Вдоль улицы недавно прошла поливочная машина, и вся правая полоса была залита грязью, левая же блистала чистотой. Два труса двинулись вниз до переулка по левой полосе, опасно проскальзывая и замазывая всю обувь. Гарам же выбрал путь по правой стороне, чистый и гладкий. Как ему говорил отец: “Если убежишь однажды, то будешь убегать всю жизнь, а такие люди занимают последние места в этой жизненной игре”. Гарам привык рисковать, привык геройствовать, и если даже он терпел поражение, то не считал себя проигравшим. “Проигрывает человек лишь тогда, когда не встает после поражения; если продолжать бороться, то сожаления не будет. Сожаление появится, если поддашься страху и опустишь руки”, – проговаривал он про себя заученные фразы, пока несся к месту.
– Отец, я не подведу тебя! – сказал он напоследок.

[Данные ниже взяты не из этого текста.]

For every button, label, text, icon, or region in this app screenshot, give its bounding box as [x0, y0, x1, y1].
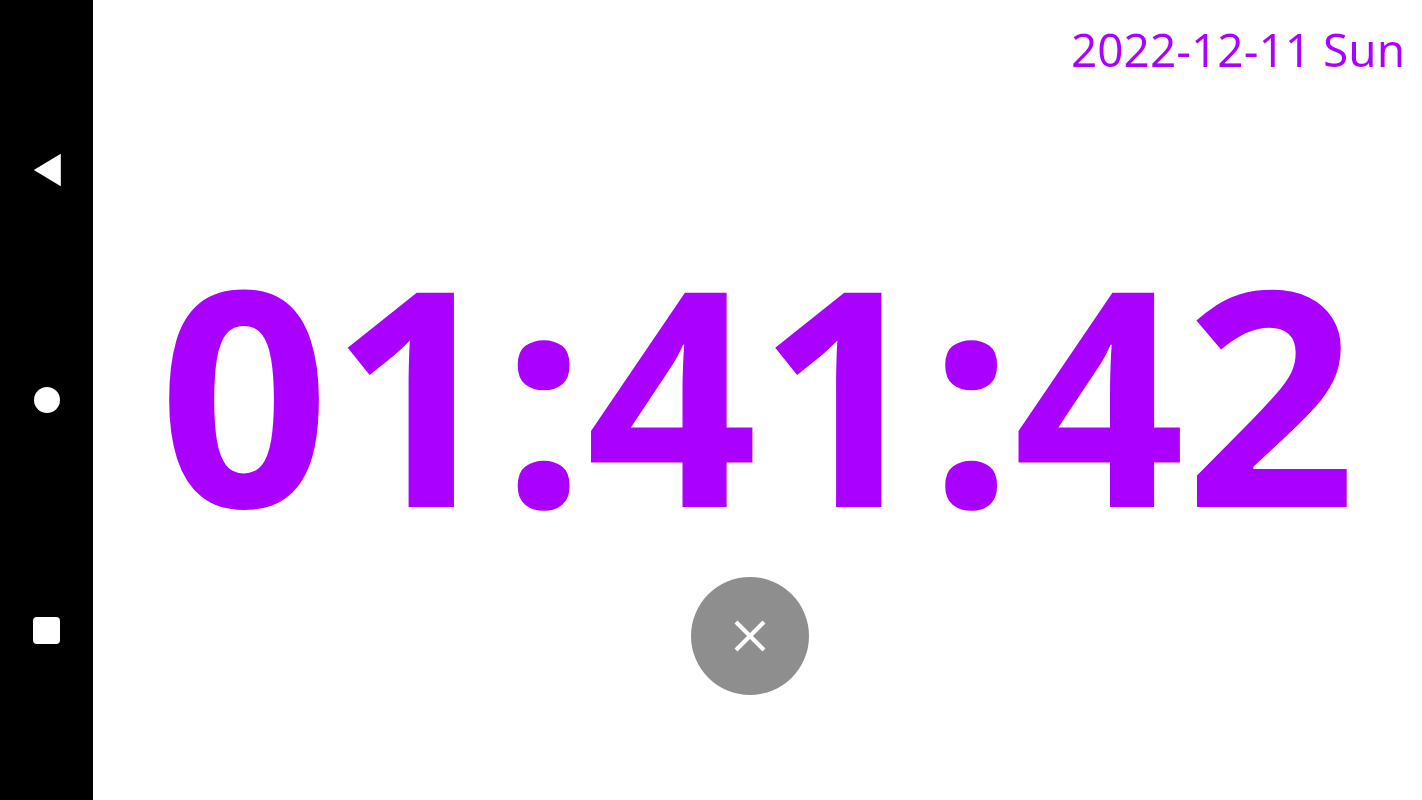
staticText: 01:41:42: [93, 186, 1422, 595]
button[interactable]: Home: [0, 362, 93, 438]
staticText: 2022-12-11 Sun: [1071, 18, 1406, 81]
button[interactable]: Stop timer: [691, 577, 809, 695]
button[interactable]: Back: [0, 130, 93, 210]
button[interactable]: Recent apps: [0, 592, 93, 668]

Когда Гарам молниеносно преодолел стометровку и подбежал поближе, то увидел разбитую витрину и входную переднюю дверь. Изнутри до него долетала негромкая речь. Повсюду лежали осколки стекла, а рядом валялись два кирпича. Он с неимоверной силой отворил дверь, отчего послышался громкий хлопок и стекло на двери лопнуло. Внутри всё также было разгромлено: валялись табуретки, телефоны, ноутбуки, стопки бумаг и стеллажи. Некоторые лампы у потолка тоже были раздроблены, другие же мрачно моргали. Телевизор, висящий в углу помещения с огромным отверстием посередине экрана, шипел и сверкал разноцветными полосами. Стена у входа была забрызгана кровью, и рядом на полу лежала женщина в белом деловом костюме. Она интенсивно истекала кровью – на шее виднелись глубокие кривые раны. Кожа на глазах бледнела, а дыхание прекращалось. Крови вокруг нее было так много, что вся входная площадка покрылась алой лужей. Задели артерию. Гараму сразу стало не по себе, глаза заслезились, а в горле пересохло. Время замедлилось. Он не слышал ничего вокруг и даже криков пожилого продавца за кассой.
За главной стойкой стоял плотный человек ростом с метр девяносто, в порванных джинсах, кожаной жилетке, с наколками на руках и банданой синего цвета. Густая щетина и торчащее толстое брюхо подчеркивали имидж байкера. Преступник, который был заляпан свежей кровью, держал в одной руке разбитую бутылку из-под пива, а в другой горло испуганного пожилого продавца. Заложник судорожно, хрипло просил не убивать его и взять все деньги из кассы.
– Стоять на месте! – Басом приказал Гарам, взяв в руки дубинку. – Не двигать…
Не успел Гарам закончить предупреждение, как преступник вонзил “розочку” прямо в живот кассиру.
– Стой! – Закричал пронзительно курсант.